CYTOTOXICITY ASSESSMENT OF MUNG BEAN: EVALUATING SAFETY PROFILES IN ARTEMIA NAUPLII, ZEBRAFISH EMBRYOS, AND HUMAN FIBROBLASTS
Abstract
Background: Mung bean shows therapeutic potential, but their cytotoxic effects require systematic evaluation for safe dermatological applications.
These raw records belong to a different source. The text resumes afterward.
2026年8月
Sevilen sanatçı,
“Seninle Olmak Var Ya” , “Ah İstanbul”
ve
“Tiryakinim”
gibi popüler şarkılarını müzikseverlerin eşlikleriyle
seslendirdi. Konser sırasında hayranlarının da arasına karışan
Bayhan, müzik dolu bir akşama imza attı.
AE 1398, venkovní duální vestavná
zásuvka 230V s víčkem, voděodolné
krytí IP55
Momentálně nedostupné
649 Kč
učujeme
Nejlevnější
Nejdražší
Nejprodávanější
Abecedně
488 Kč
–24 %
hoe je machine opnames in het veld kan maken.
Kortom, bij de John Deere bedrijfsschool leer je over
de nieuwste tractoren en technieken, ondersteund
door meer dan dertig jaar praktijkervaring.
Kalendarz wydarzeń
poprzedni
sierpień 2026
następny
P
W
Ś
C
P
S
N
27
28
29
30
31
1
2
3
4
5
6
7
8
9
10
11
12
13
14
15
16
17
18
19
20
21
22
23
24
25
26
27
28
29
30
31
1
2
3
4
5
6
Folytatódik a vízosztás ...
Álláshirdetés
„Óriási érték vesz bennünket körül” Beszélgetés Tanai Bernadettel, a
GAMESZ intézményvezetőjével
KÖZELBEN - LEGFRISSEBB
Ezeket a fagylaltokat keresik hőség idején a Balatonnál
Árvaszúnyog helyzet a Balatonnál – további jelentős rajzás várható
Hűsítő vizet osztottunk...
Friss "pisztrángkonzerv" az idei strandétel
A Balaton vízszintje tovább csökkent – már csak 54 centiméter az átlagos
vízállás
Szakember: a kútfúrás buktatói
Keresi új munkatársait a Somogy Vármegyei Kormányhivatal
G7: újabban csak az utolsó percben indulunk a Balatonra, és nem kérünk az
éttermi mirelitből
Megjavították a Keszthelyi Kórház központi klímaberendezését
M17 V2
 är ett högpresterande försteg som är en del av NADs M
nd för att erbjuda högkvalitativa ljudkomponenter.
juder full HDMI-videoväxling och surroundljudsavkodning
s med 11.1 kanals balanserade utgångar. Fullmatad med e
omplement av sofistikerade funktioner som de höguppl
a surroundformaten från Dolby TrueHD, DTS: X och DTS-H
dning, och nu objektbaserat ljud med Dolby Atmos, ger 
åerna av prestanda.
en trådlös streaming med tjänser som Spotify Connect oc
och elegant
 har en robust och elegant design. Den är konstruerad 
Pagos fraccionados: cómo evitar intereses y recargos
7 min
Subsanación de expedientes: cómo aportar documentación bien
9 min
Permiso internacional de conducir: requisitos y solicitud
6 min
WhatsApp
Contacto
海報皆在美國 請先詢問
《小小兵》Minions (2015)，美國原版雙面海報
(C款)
This study assessed toxicity across three biological models to establish safety profiles.
Methods: An in vitro experimental design evaluated Artemia nauplii lethality (5-80 µg/mL, 48hr exposure), Zebrafish embryo development (5-80 µg/mL, 96hr post-fertilization) and human fibroblast viability (20-120 µM/mL, 24hr MTT assay)
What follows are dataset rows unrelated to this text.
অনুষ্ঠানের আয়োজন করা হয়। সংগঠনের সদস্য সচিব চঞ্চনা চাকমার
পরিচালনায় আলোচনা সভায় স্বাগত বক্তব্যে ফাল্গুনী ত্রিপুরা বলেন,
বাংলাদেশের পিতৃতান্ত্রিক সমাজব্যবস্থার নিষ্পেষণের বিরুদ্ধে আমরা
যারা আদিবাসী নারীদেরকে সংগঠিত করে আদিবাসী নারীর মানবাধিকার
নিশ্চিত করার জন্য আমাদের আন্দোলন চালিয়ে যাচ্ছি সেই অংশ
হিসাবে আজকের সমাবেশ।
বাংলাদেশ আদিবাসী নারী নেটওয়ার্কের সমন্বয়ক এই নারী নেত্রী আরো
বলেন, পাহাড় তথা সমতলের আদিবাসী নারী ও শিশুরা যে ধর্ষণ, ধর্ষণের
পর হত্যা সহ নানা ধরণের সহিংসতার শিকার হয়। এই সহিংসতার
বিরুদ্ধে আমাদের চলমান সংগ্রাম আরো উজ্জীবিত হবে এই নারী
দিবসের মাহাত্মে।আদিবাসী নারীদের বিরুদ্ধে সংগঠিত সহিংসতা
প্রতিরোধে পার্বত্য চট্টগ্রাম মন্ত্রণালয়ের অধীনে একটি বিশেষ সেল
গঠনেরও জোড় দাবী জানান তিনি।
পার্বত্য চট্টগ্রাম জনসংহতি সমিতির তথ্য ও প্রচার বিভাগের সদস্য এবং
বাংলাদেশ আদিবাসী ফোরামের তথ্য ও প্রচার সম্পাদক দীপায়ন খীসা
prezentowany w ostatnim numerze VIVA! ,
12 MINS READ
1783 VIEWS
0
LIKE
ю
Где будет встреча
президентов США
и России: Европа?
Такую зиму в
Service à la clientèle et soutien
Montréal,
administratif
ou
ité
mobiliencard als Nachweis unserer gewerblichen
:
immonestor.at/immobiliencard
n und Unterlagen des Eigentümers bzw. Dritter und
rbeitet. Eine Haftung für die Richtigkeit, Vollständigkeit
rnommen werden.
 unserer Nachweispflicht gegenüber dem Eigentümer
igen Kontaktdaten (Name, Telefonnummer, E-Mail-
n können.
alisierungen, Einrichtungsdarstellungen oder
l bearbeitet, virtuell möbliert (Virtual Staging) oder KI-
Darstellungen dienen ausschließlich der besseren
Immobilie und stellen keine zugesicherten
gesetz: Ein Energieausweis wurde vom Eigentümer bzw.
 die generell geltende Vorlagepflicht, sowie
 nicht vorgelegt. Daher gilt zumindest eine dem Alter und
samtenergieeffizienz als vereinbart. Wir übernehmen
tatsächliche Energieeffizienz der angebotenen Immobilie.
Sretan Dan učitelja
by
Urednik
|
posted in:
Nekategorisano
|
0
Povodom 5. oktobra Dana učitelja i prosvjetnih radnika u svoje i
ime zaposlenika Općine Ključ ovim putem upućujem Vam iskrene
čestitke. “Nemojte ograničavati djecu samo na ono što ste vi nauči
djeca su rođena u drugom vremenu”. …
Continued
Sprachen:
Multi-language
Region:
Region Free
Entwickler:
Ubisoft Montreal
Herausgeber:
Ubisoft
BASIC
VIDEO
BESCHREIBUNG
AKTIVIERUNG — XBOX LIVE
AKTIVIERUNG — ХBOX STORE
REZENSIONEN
Key Results: Artemia showed 100% survival at ≤20 µg/mL; mild toxicity (80% survival) at 40-80µg/mL. Zebrafish embryos exhibited 100% survival and normal development at all concentrations. Fibroblasts maintained >90% viability at ≤60 µM/mL, declining to 65% at 120 µM/mL
Significance: The study demonstrates excellent biosafety in aquatic models supports eco-friendly applications. Concentration-dependent human cell cytotoxicity establishes 60 µM/mL as critical threshold. Comparative advantage over other legume extracts with embryotoxic effects
Conclusion: Mung bean extracts show promising biocompatibility for dermatological use at controlled concentrations (<60 µM/mL). These findings provide essential toxicity benchmarks for developing safer plant-based skincare formulations while highlighting the need for mechanistic studies on cytotoxicity pathways, advanced delivery systems to enhance safety and clinical validation of concentration-dependent effects.